The downtown shops and the never-ending Santa Fe art galleries on Canyon Road are very unusual. Art is the industry of this town. It's everywhere. It's at bus stops and highway noise barriers and overpasses. All the buildings are adobe style and painted adobe brown with faux logs sticking out near the wall tops to represent an Indian style roof construction.
Smokestack Lightning
Mountain Home, Arkansas
We were stuck in Foss Lake State Park, Oklahoma, for an extra day on the drive toward home because of cold 60 mile an hour winds around a tight low pressure system.
Upon arrival back in Mountain Home, Arkansas, we recruit a native guide for a trip to the world's largest volume Wal-Mart. We were able to purchase Superglue, a set a jeweler's screwdrivers and a serving spoon for a total of $7.05.

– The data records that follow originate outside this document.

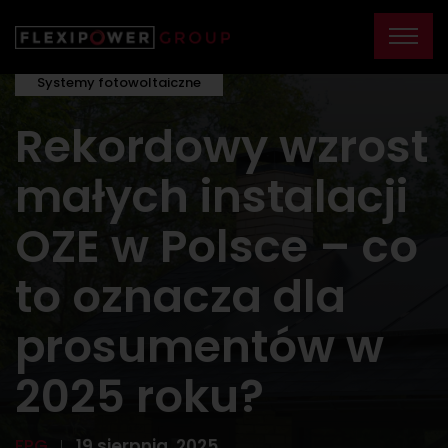
Systemy fotowoltaiczne
Rekordowy wzrost
małych instalacji
OZE w Polsce – co
to oznacza dla
prosumentów w
2025 roku?
FPG
19 sierpnia, 2025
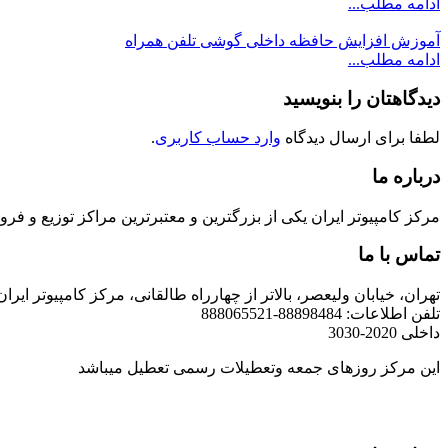
ادامه مطلب...
آموزش افزایش حافظه داخلی گوشی تلفن همراه
ادامه مطلب...
دیدگاهتان را بنویسید
لطفا برای ارسال دیدگاه
وارد حساب کاربری
.
درباره ما
مرکز کامپیوتر ایران یکی از بزرگترین و معتبرترین مراکز توزیع و فروش محصولات کامپیوتری در ایران است که
تماس با ما
تهران، خیابان ولیعصر، بالاتر از چهارراه طالقانی، مرکز کامپیوتر ایران
تلفن اطلاعات: 88898484-888065521
داخلی 2020-3030
این مرکز روزهای جمعه وتعطیلات رسمی تعطیل میباشد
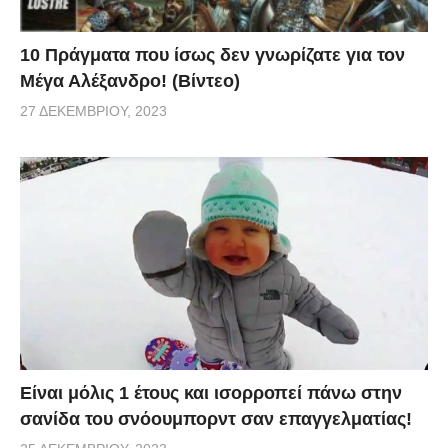
10 Πράγματα που ίσως δεν γνωρίζατε για τον
Μέγα Αλέξανδρο! (Βίντεο)
27 ΔΕΚΕΜΒΡΊΟΥ, 2023
Είναι μόλις 1 έτους και ισορροπεί πάνω στην
σανίδα του σνόουμπορντ σαν επαγγελματίας!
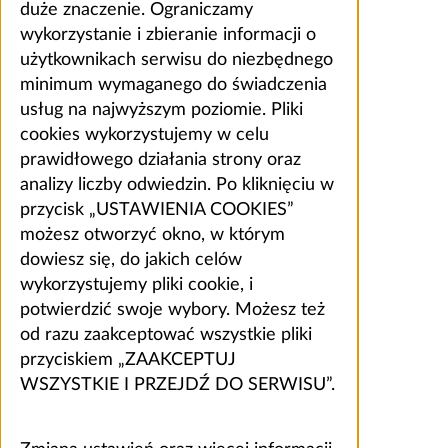
duże znaczenie. Ograniczamy
wykorzystanie i zbieranie informacji o
użytkownikach serwisu do niezbędnego
minimum wymaganego do świadczenia
usług na najwyższym poziomie. Pliki
cookies wykorzystujemy w celu
prawidłowego działania strony oraz
analizy liczby odwiedzin. Po kliknięciu w
przycisk „USTAWIENIA COOKIES”
możesz otworzyć okno, w którym
dowiesz się, do jakich celów
wykorzystujemy pliki cookie, i
potwierdzić swoje wybory. Możesz też
od razu zaakceptować wszystkie pliki
przyciskiem „ZAAKCEPTUJ
WSZYSTKIE I PRZEJDŹ DO SERWISU”.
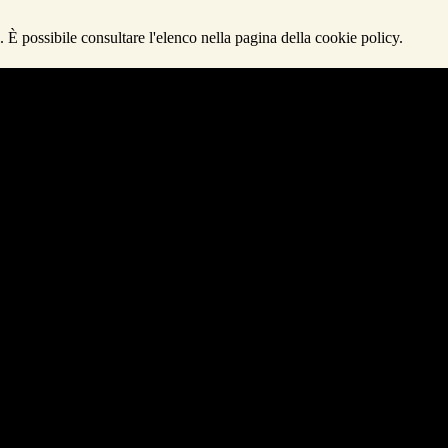
 È possibile consultare l'elenco nella pagina della cookie policy.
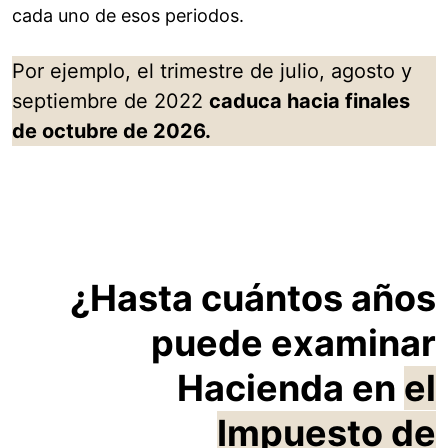
cada uno de esos periodos.
Por ejemplo, el trimestre de julio, agosto y
septiembre de 2022
caduca hacia finales
de octubre de 2026.
¿Hasta cuántos años
puede examinar
Hacienda en
el
Impuesto de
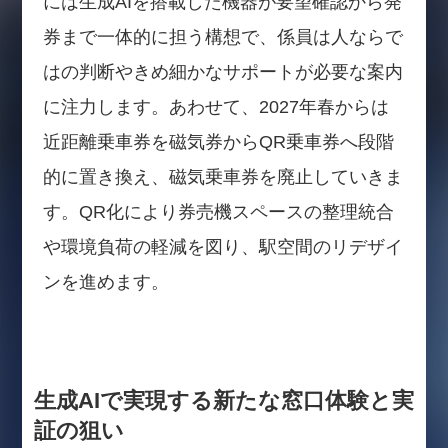
には生成AIを搭載した機器が要望確認から発
券まで一体的に担う構想で、係員は人ならで
はの判断やきめ細かなサポートが必要な案内
に注力します。あわせて、2027年春からは
近距離乗車券を磁気券からQR乗車券へ段階
的に置き換え、磁気乗車券を廃止していきま
す。QR化により券売機スペースの整理統合
や環境負荷の軽減を図り、駅空間のリデザイ
ンを進めます。
生成AIで実現する新たな窓口体験と実
証の狙い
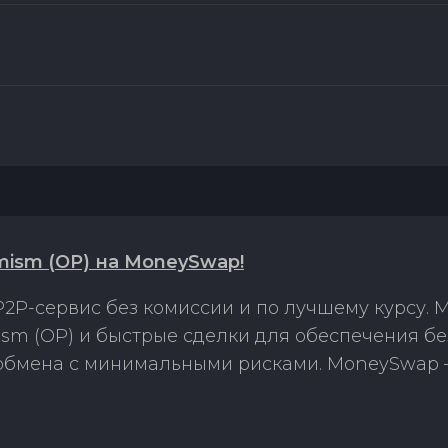
mism (OP) на MoneySwap!
2P-сервис без комиссии и по лучшему курсу.
sm (OP) и быстрые сделки для обеспечения бе
 обмена с минимальными рисками. MoneySwap 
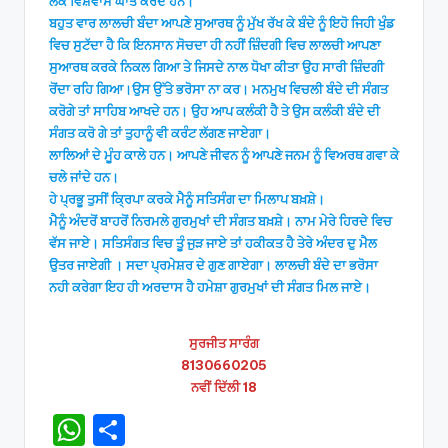
ਲੋਕ ਵਿਸ਼ਵਾਸ ਘਾਤ ਕਰਦੇ ਹਨ।
ਬਹੁਤ ਵਾਰ ਲਾਲਚੀ ਬੰਦਾ ਆਪਣੇ ਸੁਆਰਥ ਨੂੰ ਮੁੱਖ ਰੱਖ ਕੇ ਬੰਦੇ ਨੂੰ ਇਹੋ ਜਿਹੀ ਖੁੰਡ
ਵਿਚ ਸੁਟੱਦਾ ਹੈ ਕਿ ਇਨਸਾਨ ਸੋਚਦਾ ਹੀ ਨਹੀਂ ਜ਼ਿੰਦਗੀ ਵਿਚ ਲਾਲਚੀ ਆਪਣਾ
ਸੁਆਰਥ ਕਰਕੇ ਨਿਕਲ ਗਿਆ ਤੇ ਜਿਸਦੇ ਨਾਲ ਧੋਖਾ ਕੀਤਾ ਉਹ ਸਾਰੀ ਜ਼ਿੰਦਗੀ
ਰੋਂਦਾ ਰਹਿ ਗਿਆ।ਉਸ ਉੱਤੇ ਭਰੋਸਾ ਨਾ ਕਰ। ਮਨਮੁਖ ਵਿਚਲੀ ਬੰਦੇ ਦੀ ਸੰਗਤ
ਕਰੋਗੇ ਤਾਂ ਸਾਹਿਬ ਆਖਦੇ ਹਨ। ਉਹ ਆਪ ਕਲੰਕੀ ਹੈ ਤੇ ਉਸ ਕਲੰਕੀ ਬੰਦੇ ਦੀ
ਸੰਗਤ ਕਰੋ ਗੇ ਤਾਂ ਤੁਹਾਨੂੰ ਵੀ ਕਰੰਟ ਲੱਗਣ ਜਾਏਗਾ।
ਲਾਲਿਆਂ ਦੇ ਮੂੰਹ ਕਾਲੇ ਹਨ। ਆਪਣੇ ਜੀਵਨ ਨੂੰ ਆਪਣੇ ਜਨਮ ਨੂੰ ਵਿਅਰਥ ਗਵਾ ਕੇ
ਚਲੇ ਜਾਂਦੇ ਹਨ।
ਹੇ ਪ੍ਰਭੂ ਤੁਸੀਂ ਕ੍ਰਿਪਾ ਕਰਕੇ ਮੈਨੂੰ ਸਤਿਸੰਗ ਦਾ ਮਿਲਾਪ ਬਖ਼ਸ਼ੇ।
ਮੈਨੂੰ ਅੰਦਰੋਂ ਬਾਹਰੋਂ ਨਿਰਮਲੇ ਗੁਰਮੁਖਾਂ ਦੀ ਸੰਗਤ ਬਖ਼ਸ਼ੇ। ਨਾਮ ਮੇਰੇ ਹਿਰਦੇ ਵਿਚ
ਵੱਸ ਜਾਏ। ਸਤਿਸੰਗਤ ਵਿਚ ਤੂੰ ਜੁੜ ਜਾਏ ਤਾਂ ਹਕੀਕਤ ਹੈ ਤੇਰੇ ਅੰਦਰ ਦੁ ਮੈਲ
ਉਤਰ ਜਾਏਗੀ । ਸਦਾ ਪ੍ਰਮੇਸ਼ਰ ਦੇ ਗੁਣ ਗਾਏਗਾ। ਲਾਲਚੀ ਬੰਦੇ ਦਾ ਭਰੋਸਾ
ਨਹੀ ਕਰੇਗਾ ਇਹ ਹੀ ਅਰਦਾਸ ਹੈ ਹਮੇਸ਼ਾ ਗੁਰਮੁਖਾਂ ਦੀ ਸੰਗਤ ਮਿਲ ਜਾਏ।
ਸੁਰਜੀਤ ਸਾਰੰਗ
8130660205
ਨਵੀਂ ਦਿੱਲੀ 18
W
S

The drywall (and some painting) is finished on Paul's new home and the move-in date looks closer now. I've volunteered to finish-coat the exterior doors on Saturday. Last night we drove out to the Yelleville charcoal factory to watch the sparks fly out of the chimneys. This is the high point of the entire trip. I borrow Paul's tripod for the time-lapse charcoal factory pictures.
Charcoal is useful for grilling steaks, as a gas mask filtering agent and in a blacksmiths forge, Usually pine waste is used to heat the charcoal kiln because of its high burning temperature. Hardwoods such as mesquite, oak, maple or hickory are used for the charcoal product. Each of these burn slowly and have unique aromas. The hardwoods must be kept in an environment with no oxygen during the production process so that they crystallize into carbon.
We stay another five days with Paul and Diane in Mountain Home. One day for Arches, Zion, Bryce, Mesa Verde, Canyonlands and the Grand Canyon and five days for Paul and Diane. I work Saturday and Sunday cutting bathroom tile and cutting and priming window casements and door jams for Paul's mansion in the Arkansas woods. I check h2g2 during a break and smear white paint on an RV seat. I turn the seat over before Mrs Phred can notice.
Home for the Holidays - 23 November, 2005
Tampa, Florida
The trip is over. We covered 6,200 miles in the RV and about 500 on the motorcycle in 46 days. On the last leg, we saw a truck driver in a Florida rest area feeding bread to migrating robins (snowbirds). The 1,040 miles from Mountain home, Arkansas to Tampa we did in one mind-numbing day. There is a huge stack of mail to attend to. The hurricanes have left much yard-trash to cart away.
The Florida weather is magnificent in late November: sunny, bright and pleasantly cool.